On p. 99 of the book, which falls in 1938, the groups being targeted by the Czecho-Slovak authorities are Czechs living in the (at the time autonomous) region of Slovakia, and Jews (especially German-speaking Jews) living in the territories of Bohemia and Moravia. At other points in the story, the victims of legalized discrimination are Slovaks, Gypsies, Ruthenians, Germans or Hungarians. Sometimes the oppressors in one chapter become the victims in the next; elsewhere it is former victims who become oppressors.
The purpose in showing the darker side of nationalism is not to single out Czechoslovakia as better or worse than other states; still less to try to discredit the Czechs (among whom I count many friends, my husband and my son) as a people. Rather, it is to illustrate for the general reader – of whatever ethnic background or nationality – the danger of perpetuating nationalist myths in which one’s own side is presented as the righteous victim, and the injury done to others ignored or downplayed.
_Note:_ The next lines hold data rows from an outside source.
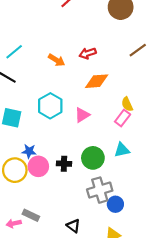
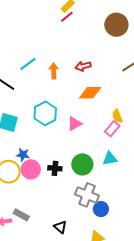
cyan line: (14, 52) -> (28, 64), moved
orange arrow: (57, 60) -> (54, 71), turned -126
gray cross: (100, 190) -> (87, 195), turned 35

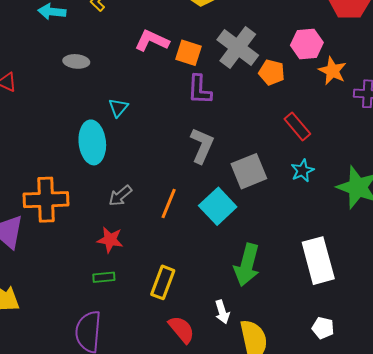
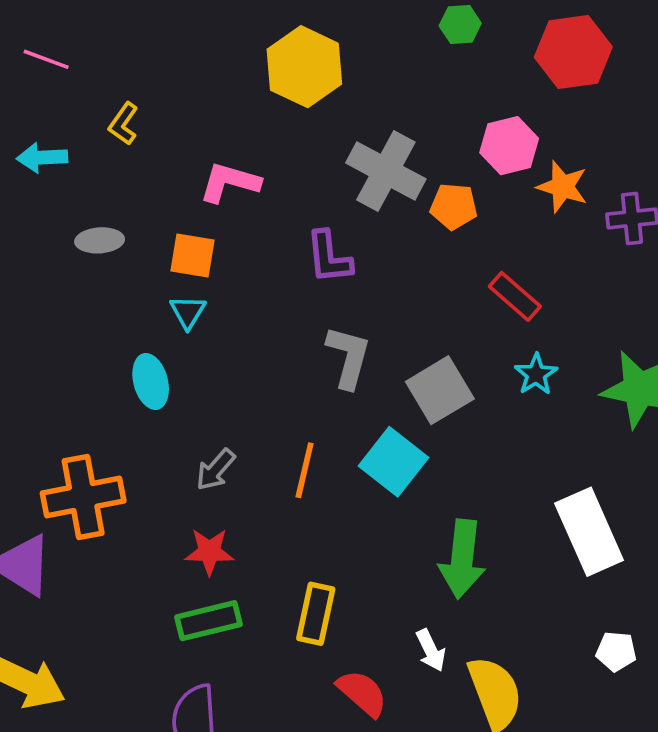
orange square: (189, 53) -> (193, 255), moved
cyan ellipse: (92, 142) -> (151, 382), size x0.7
green rectangle: (104, 277) -> (209, 621), size x1.6

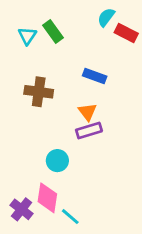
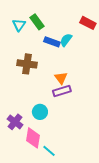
cyan semicircle: (106, 17) -> (66, 40), moved
blue rectangle: (95, 76) -> (52, 42), moved
purple cross: (22, 209) -> (15, 122), moved

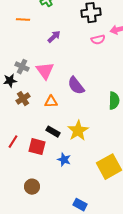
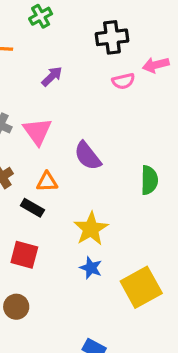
black rectangle: (53, 132) -> (32, 208), moved
blue star: (64, 160) -> (91, 268), moved
brown circle: (32, 187) -> (16, 307), moved

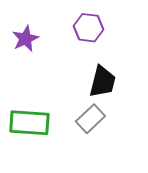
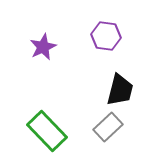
green rectangle: (29, 123) -> (47, 131), turned 42

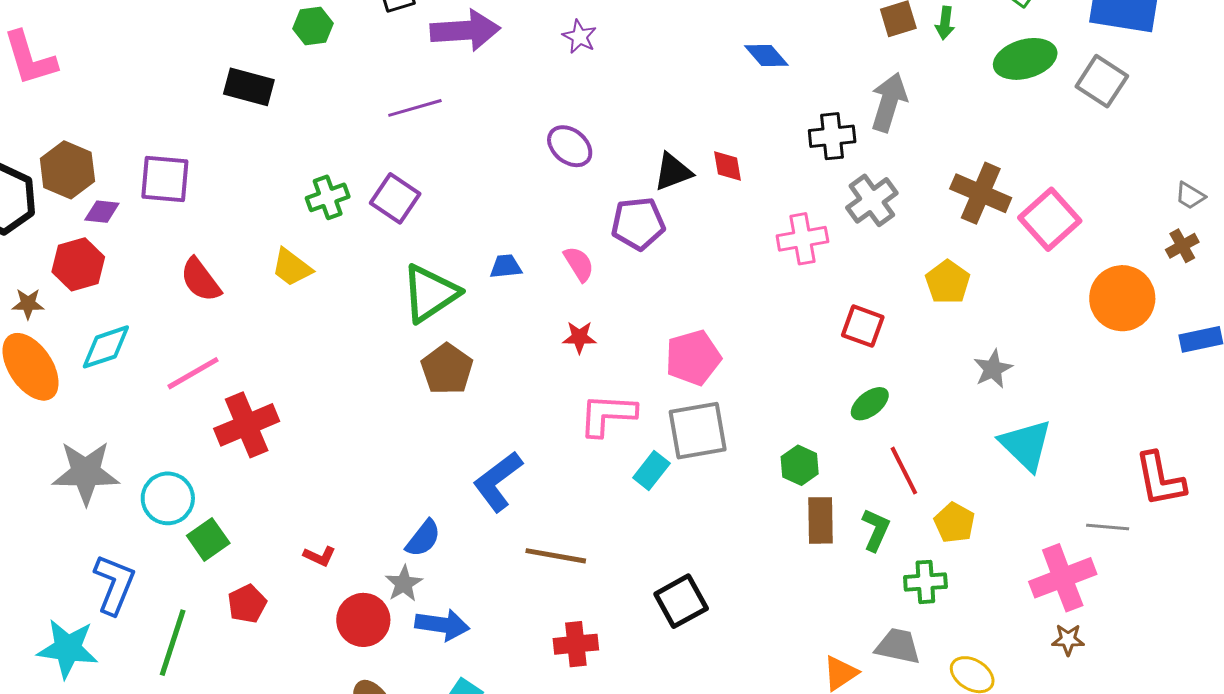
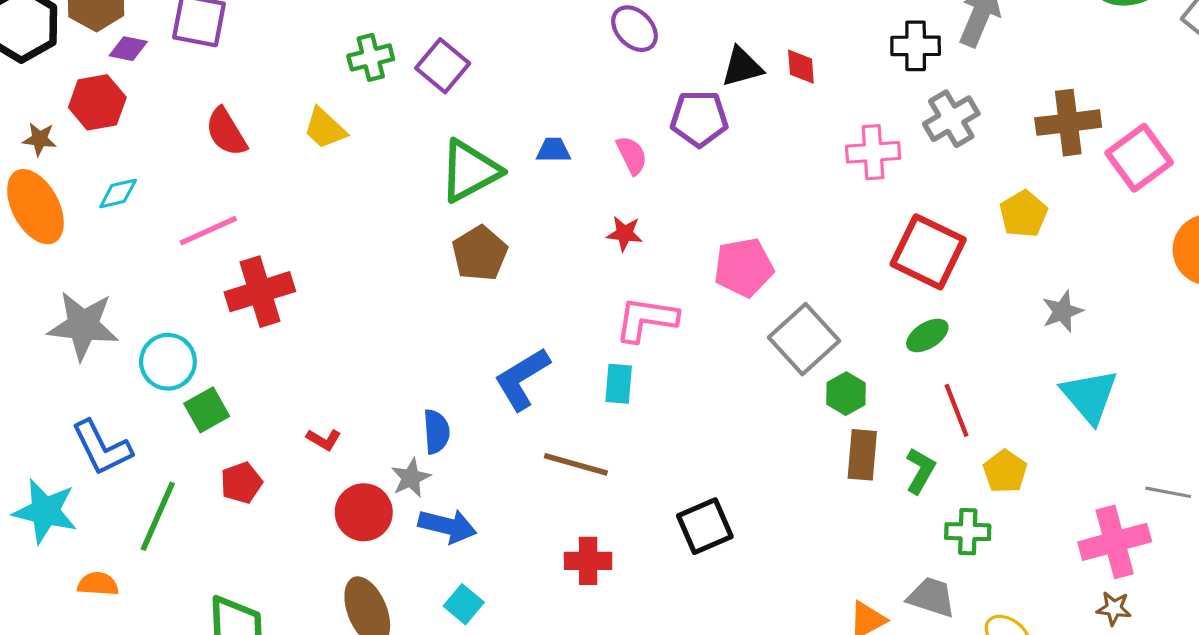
brown cross: (981, 193) -> (1068, 123), turned -36
red square: (863, 326) -> (928, 252), size x1.6
cyan diamond: (106, 347) -> (118, 193), size x0.7
gray square: (698, 431) -> (804, 339), moved, turned -38
cyan rectangle: (651, 471) -> (619, 384), moved, turned -39
blue semicircle: (423, 538) -> (436, 432), turned -48
blue L-shape: (114, 584) -> (102, 448), turned 126

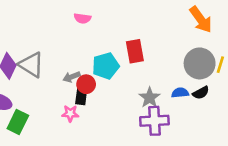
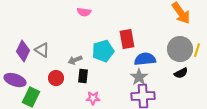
gray triangle: (31, 65) -> (42, 50), size x0.7
red circle: (86, 84) -> (56, 78), moved
blue semicircle: (180, 93) -> (145, 59), moved, size x1.5
pink star: (70, 113) -> (93, 98), moved

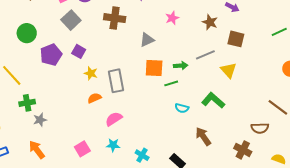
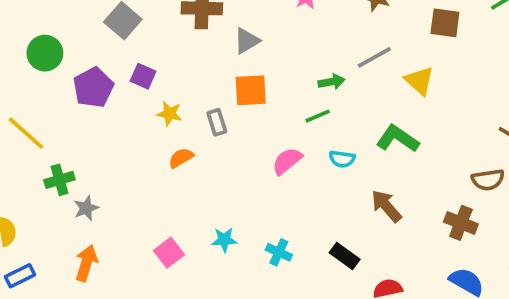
brown square: (236, 39) -> (445, 23), moved
gray triangle: (147, 40) -> (247, 41), moved
orange square: (154, 68) -> (251, 90), moved
gray rectangle: (116, 81) -> (217, 122), size x0.6
pink semicircle: (114, 119) -> (287, 161), moved
orange arrow: (37, 150) -> (86, 263), turned 60

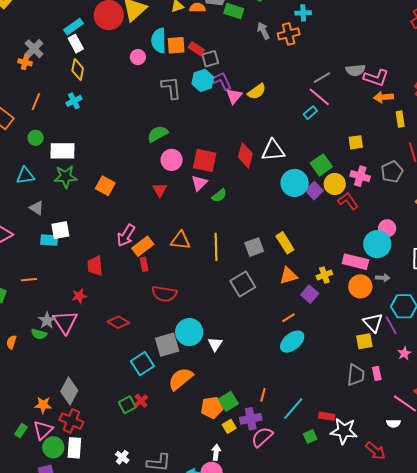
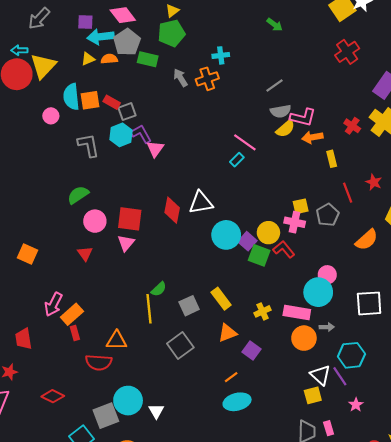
gray line: (322, 78) -> (274, 86), moved
yellow semicircle: (257, 91) -> (285, 129), moved
yellow square: (356, 142) -> (301, 206), moved
green square: (321, 165) -> (259, 255), moved, turned -30
green semicircle: (219, 195) -> (159, 289), moved
orange triangle: (180, 240) -> (117, 340), moved
yellow cross: (324, 275) -> (263, 311), moved
cyan ellipse: (292, 342) -> (237, 402), turned 30

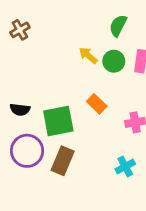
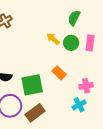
brown rectangle: (63, 161) -> (35, 113), turned 30
cyan cross: (125, 166) -> (79, 105), moved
The dramatic, and sometimes tragic, history of Czechoslovakia is fascinating in its own right and deserves to be better known in the English-speaking world. Its achievements were remarkable, and the difficulties with which it had to contend at times exceptional. The variety of ways in which its various regimes were established, suffered, challenged, tolerated, supported or overthrown also sheds light on familiar twentieth-century political problems, from how to protect minorities and sustain democracy to how to account for the Holocaust, understand the spread of Stalinism, or explain the collapse of East European Communism in 1989.